*** GIVEN RECORDS
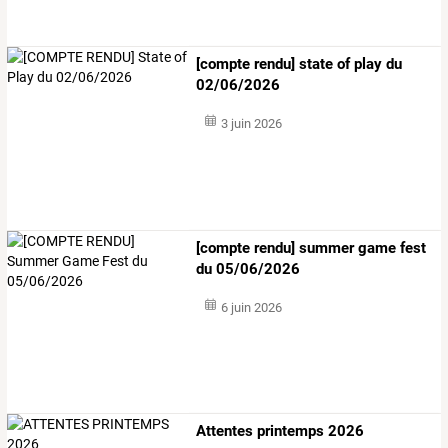
[compte rendu] state of play du
02/06/2026
3 juin 2026
[compte rendu] summer game fest
du 05/06/2026
6 juin 2026
Attentes printemps 2026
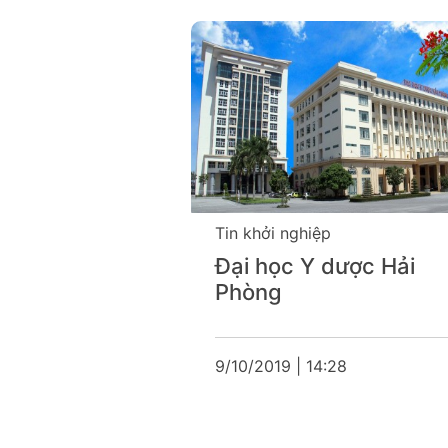
Tin khởi nghiệp
o động - Xã
Đại học Y dược Hải
Phòng
:27
9/10/2019 | 14:28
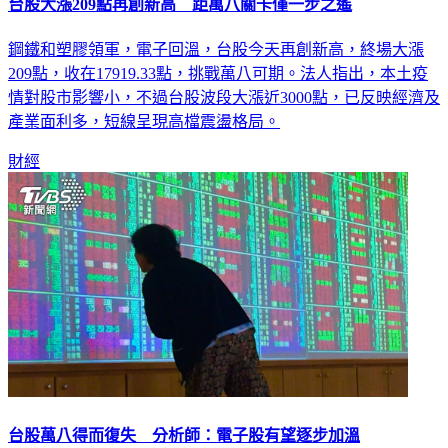
台股大漲209點再創新高 距萬八關卡僅一步之遙
鋼鐵和塑膠領軍，電子回溫，台股今天再創新高，終場大漲
209點，收在17919.33點，挑戰萬八可期。法人指出，本土疫
情對股市影響小，不過台股波段大漲近3000點，已反映經濟及
產業面利多，短線呈現高檔震盪格局。
財經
******
* **PROBLEM**:
Reproduce every record above word for word. Leave the pictures out.

* **RESULT FOR THIS TASK**:
[compte rendu] state of play du
02/06/2026
3 juin 2026
[compte rendu] summer game fest
du 05/06/2026
6 juin 2026
Attentes printemps 2026
Tin khởi nghiệp
o động - Xã
Đại học Y dược Hải
Phòng
:27
9/10/2019 | 14:28
台股大漲209點再創新高 距萬八關卡僅一步之遙
鋼鐵和塑膠領軍，電子回溫，台股今天再創新高，終場大漲
209點，收在17919.33點，挑戰萬八可期。法人指出，本土疫
情對股市影響小，不過台股波段大漲近3000點，已反映經濟及
產業面利多，短線呈現高檔震盪格局。
財經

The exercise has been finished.